Prices fell by 4.5% in Ukraine, by 1.6% in Peru, by 1.3% in Saudi Arabia, by 0.7% in Brazil, by 0.4% in Italy, by 0.3% in Finland, by 0.2% in Israel and were flat in Sweden and Morocco while prices increased by just 0.8% in Greece.
Kate Everett-Allen, residential research partner at Knight Frank, pointed out that cities in central and Eastern European countries are performing strongly and all eyes are on Hong Kong, Singapore, and New Zealand where new property regulations have been introduced in the last three months and where prices increased by 16%, 9% and 7% respectively.
She also pointed out that only 12% of countries and territories registered a decline in prices in annual terms and no market has recorded a double digit decline in house prices over the last six quarters.
‘Five years ago, 30% of countries were recording a drop in house prices, and ten years ago, in the wake of the financial crisis, the figure was as high as 70%. Yet despite this improving scenario, at 4.7% the index has recorded its slowest rate of annual growth since the third quarter of 2016,’ she said.
‘Our analysis confirms that whilst fewer countries and territories are seeing a decline in house prices, where prices are rising, they are rising at a more moderate pace. The rising cost of finance, an uncertain political and economic climate and currency instability in some markets is likely to be tempering demand,’ she explained.

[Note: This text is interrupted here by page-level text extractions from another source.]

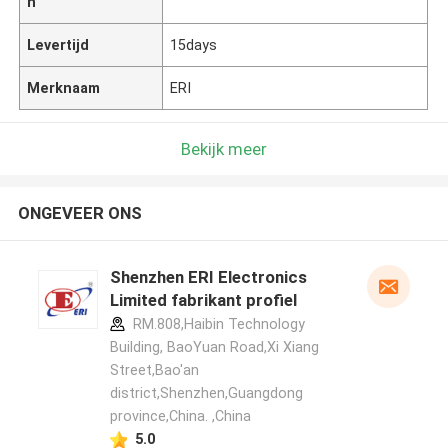
n
Levertijd
15days
Merknaam
ERI
Bekijk meer
ONGEVEER ONS
Shenzhen ERI Electronics
Limited fabrikant profiel
RM.808,Haibin Technology
Building, BaoYuan Road,Xi Xiang
Street,Bao'an
district,Shenzhen,Guangdong
province,China. ,China
5.0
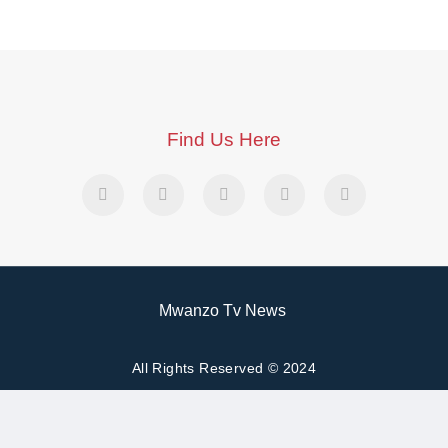
Find Us Here
Mwanzo Tv News
All Rights Reserved © 2024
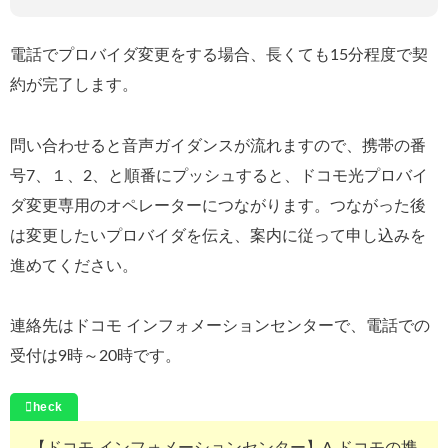
電話でプロバイダ変更をする場合、長くても15分程度で契
約が完了します。
問い合わせると音声ガイダンスが流れますので、携帯の番
号7、１、2、と順番にプッシュすると、ドコモ光プロバイ
ダ変更専用のオペレーターにつながります。つながった後
は変更したいプロバイダを伝え、案内に従って申し込みを
進めてください。
連絡先はドコモ インフォメーションセンターで、電話での
受付は9時～20時です。
【ドコモ インフォメーションセンター】A.ドコモの携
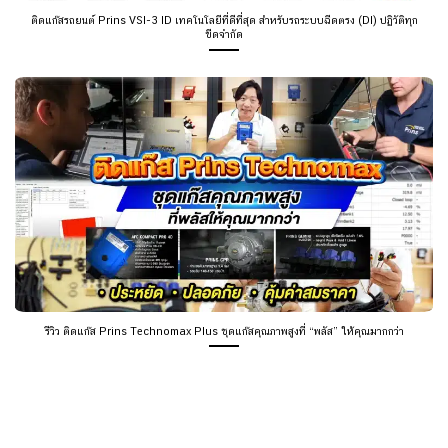
ติดแก๊สรถยนต์ Prins VSI-3 ID เทคโนโลยีที่ดีที่สุด สำหรับรถระบบฉีดตรง (DI) ปฏิวัติทุก
ขีดจำกัด
รีวิว ติดแก๊ส Prins Technomax Plus ชุดแก๊สคุณภาพสูงที่ “พลัส” ให้คุณมากกว่า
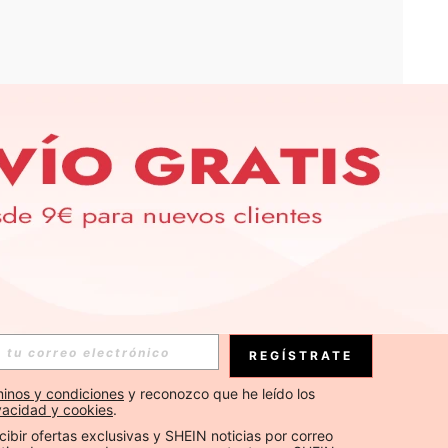
APP
S EXCLUSIVAS, PROMOCIONES Y NOTICIAS DE SHEIN
Suscribirse
REGÍSTRATE
Suscribirse
inos y condiciones
 y reconozco que he leído los 
ivacidad y cookies
.
Suscribirse
cibir ofertas exclusivas y SHEIN noticias por correo 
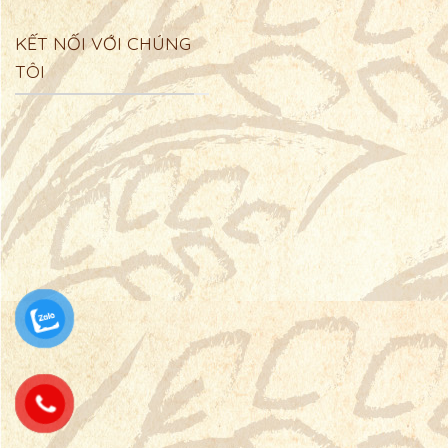
KẾT NỐI VỚI CHÚNG
TÔI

‘Hong Kong acts a case in point. A city which has led our rankings for price growth on ten occasions since 2009, is expected to cool in the coming months as a result of rising interest rates. Along with Singapore and New Zealand, Hong Kong has also seen new property market regulations introduced in the last three months,’ she added.
At the same time central and Eastern Europe is emerging as a region of strong growth. Latvia, Slovenia and Hungary all saw prices accelerate by between 12% and 14% over the year to June 2018 and the region as a whole registered average growth of 8% compared with 5.1% for the rest of Europe.
‘Strengthening economies, improving employment and the wider availability of low rate mortgages are behind the region’s strong performance. Turkey’s travails mean that although prices are rising at an annual rate of 11%, according to the latest data from the Central Bank of the Republic of Turkey, when inflation of 16% plus is factored in, prices in real terms are now falling,’ said Everett-Allen.
‘With the 10 year anniversary of the collapse of Lehman Brothers approaching on 15 September, a brief look at house prices over this period, where data permits, shows mainstream house prices in 12 of the 57 countries are still below their third quarter 2008 level, including those in Spain, Ireland, Italy, Greece and Russia,’ she concluded.